Essen.. Stadt hat Eigentümer ein hohes fünfstelliges Zwangsgeld angedroht. Bewohner sind aufgefordert auszuziehen. Sicherheitskoordinator betont „Kindeswohl“.

Der erbittert geführte Wasser-Streit in den Problemhäusern Gladbecker Straße 305-309 ist am Freitag abermals eskaliert. Nach einer Krisensitzung der Dezernenten Christian Kromberg (Ordnung) und Peter Renzel (Soziales) teilte die Stadt mit, dass die Altenessener Schrottimmobilie wegen der Wassersperre für „unbewohnbar“ erklärt wird. In dem ausschließlich von rund 70 rumänischen Zuwanderern bewohntem Elendsquartier herrschen schon seit Tagen katastrophale hygienische Zustände.

Im Visier hat die Stadt den Eigentümer der Problemhäuser, zu denen auch die Eckhäuser De-Wolff-Straße 2 und Hövelstraße 83 gehören. Matthias Blackert, der Sicherheitskoordinator der Stadt, fährt schweres Geschütz auf. „Wir haben es mit einem Hauseigentümer zu tun, der in strafrechtlicher Manier Menschen in Not ausbeutet und mit erpresserischen Methoden gegen sie vorgeht“, sagt er der WAZ.

Beim Besitzer der einstmals intakten Bergmannshäuser handelt es sich um den Kaufmann D. aus Gelsenkirchen, der auf der Altendorfer Straße ein beliebtes Döner-Restaurant betreibt. In Hattingen steht er einem Fußballklub vor, eigenen Angaben zufolge ist er CDU-Mitglied. Auch in Gelsenkirchen, so ein Rathaussprecher der Nachbarstadt, besitze er mehrere Schrottimmobilien. Aus der Not von Romafamilien damit Profit zu schlagen, scheint sein Geschäftsmodell zu sein.

Doch damit könnte es zumindest auf der Gladbecker Straße bald ein Ende haben. Sowohl bei den Stadtwerken als auch bei den Verantwortlichen im Rathaus sind nach bald zwei Jahre dauernden Querelen sämtliche Geduldsfäden gerissen. Bereits am Freitag gingen mehrere Ordnungsverfügungen unter Androhung eines saftigen Zwangsgeldes gegen D. raus.

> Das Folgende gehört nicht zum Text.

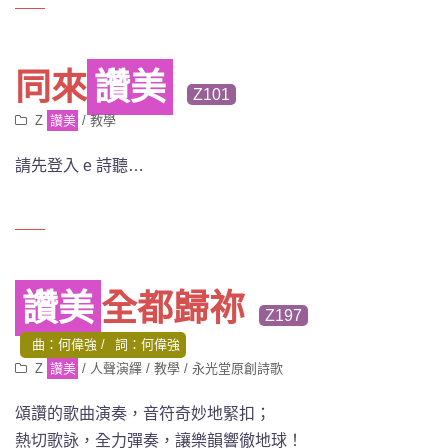
同來
讚美
Z101
Z
讚美
/
教學
請先登入 e 詩聽…
讚美
全都歸祢
Z197
曲：何偉強
詞：何偉強
Z
讚美
/
人聲演繹
/
教學
/
永光堂原創詩歌
頌讚的歌曲演奏
，音符奇妙地緊扣；
熱切歌詠，全力彈奏，讓樂韻響徹地球！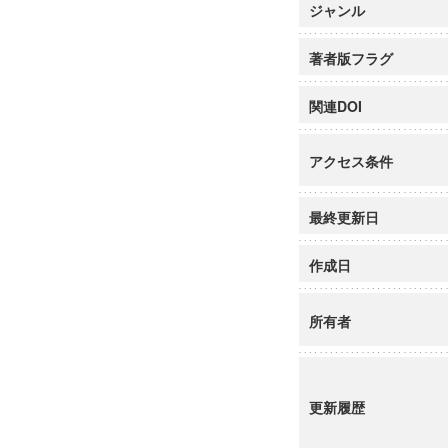
ジャンル
著者版フラグ
関連DOI
アクセス条件
最終更新日
作成日
所有者
更新履歴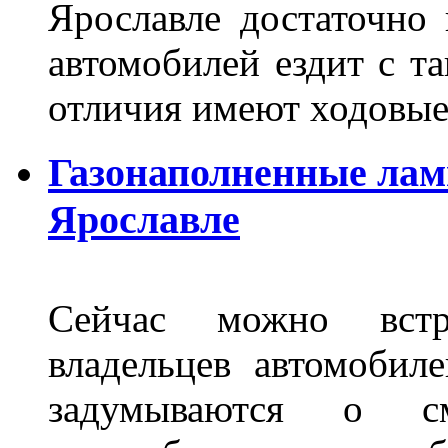
Ярославле достаточно
автомобилей ездит с т
отличия имеют ходов
Газонаполненные лам
Ярославле
Сейчас можно встр
владельцев автомобил
задумываются о с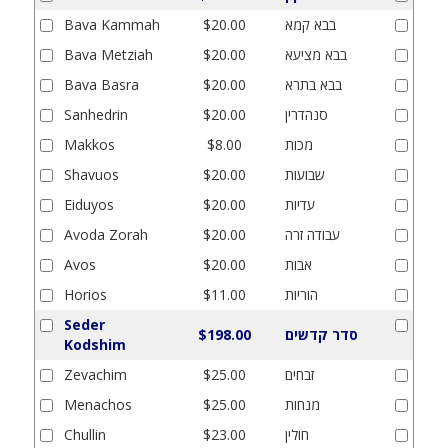
בבא קמא
$20.00
Bava Kammah
בבא מציעא
$20.00
Bava Metziah
בבא בתרא
$20.00
Bava Basra
סנהדרין
$20.00
Sanhedrin
מכות
$8.00
Makkos
שבועות
$20.00
Shavuos
עדיות
$20.00
Eiduyos
עבודה זרה
$20.00
Avoda Zorah
אבות
$20.00
Avos
הוריות
$11.00
Horios
Seder
סדר קדשים
$198.00
Kodshim
זבחים
$25.00
Zevachim
מנחות
$25.00
Menachos
חולין
$23.00
Chullin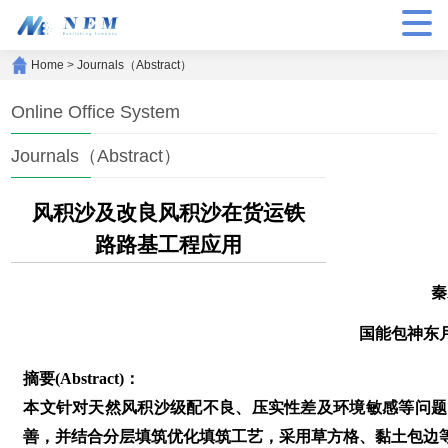
Home
>
Journals（Abstract）
Online Office System
Journals（Abstract）
风积沙及改良风积沙在货运铁
路路基工程应用
秦
国能包神东
摘要(Abstract)：
本文针对天然风积沙级配不良、压实性差及环境敏感等问题
善，并结合分层填筑优化填筑工艺，采用草方格、黏土包边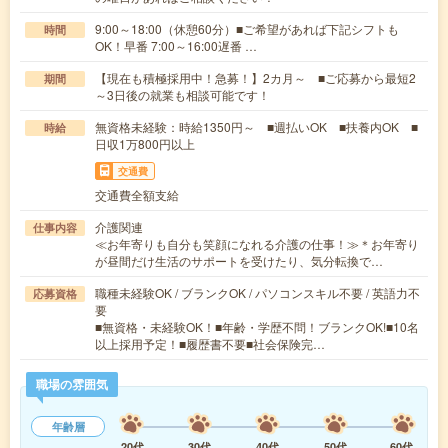
9:00～18:00（休憩60分）■ご希望があれば下記シフトも
時間
OK！早番 7:00～16:00遅番 …
【現在も積極採用中！急募！】2カ月～ ■ご応募から最短2
期間
～3日後の就業も相談可能です！
無資格未経験：時給1350円～ ■週払いOK ■扶養内OK ■
時給
日収1万800円以上
交通費
交通費全額支給
介護関連
仕事内容
≪お年寄りも自分も笑顔になれる介護の仕事！≫＊お年寄り
が昼間だけ生活のサポートを受けたり、気分転換で…
職種未経験OK / ブランクOK / パソコンスキル不要 / 英語力不
応募資格
要
■無資格・未経験OK！■年齢・学歴不問！ブランクOK!■10名
以上採用予定！■履歴書不要■社会保険完…
職場の雰囲気
年齢層
20代
30代
40代
50代
60代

Es handelt sich dabei um einen hohen fünfstelligen Betrag, der fällig wird, wenn D. die ausstehende Rechnung nicht bis nächsten Freitag gezahlt hat. Damit nicht genug: D. müsse auch dafür sorgen, dass die ausgekühlten Wohnungen wieder beheizt werden. D.’s Schulden für Wasser und Gas an die Stadtwerke belaufen sich dem Vernehmen nach auf weit mehr als 10 000 Euro. Diese Schulden müssen auf einen Schlag überwiesen werden, Ratenzahlung sei nicht mehr möglich. Hinzu kommt: Auch für die Reparatur der mit Flüssigbeton versiegelten Absperrventile müsse der Eigentümer aufkommen. Mit einer einfachen Monteursstunde ist dies nicht getan. Heißt: D. muss komplett neue Hausanschlüsse legen lassen. Weil diese mitten auf der B 224 liegen, einer der am meisten befahrenen Ausfallstraßen der Stadt , handelt es sich um eine kostspielige, mehrere zehntausend Euro teure Baumaßnahme.

Um an Wasser zu gelangen, sind verzweifelte Hausbewohner neulich nachts um drei Uhr früh selber tätig geworden. Eine Polizeistreife entdeckte zwei auf der Gladbecker knieende Männer, die den ultraharten Beton vergeblich mit Hammer und Meißel aufzustemmen versuchten – ein strafbares und obendrein lebensgefährliches Manöver.

Sozialarbeiter der „Neuen Arbeit“ (Diakonie) und der Awo haben die Familien in den Problemhäusern bereits gestern Abend über die Eskalation informiert. „Die Bewohner sind aufgefordert, so schnell wie möglich die Häuser zu verlassen“, sagt der Sicherheitskoordinator, „wir tun alles, um die Gefährdung des Kindeswohles abzuwenden“. Die Stadt werde bei der Suche nach Ersatzwohnungen behilflich sein und Notunterkünfte zur Verfügung stellen. Die beiden schwangeren Frauen würden von Sozialarbeitern betreut. Und woher kommt das Wasser für die Menschen? „Weiterhin von der benachbarten Kirchengemeinde und den beiden Tankstellen“, sagt Blackert.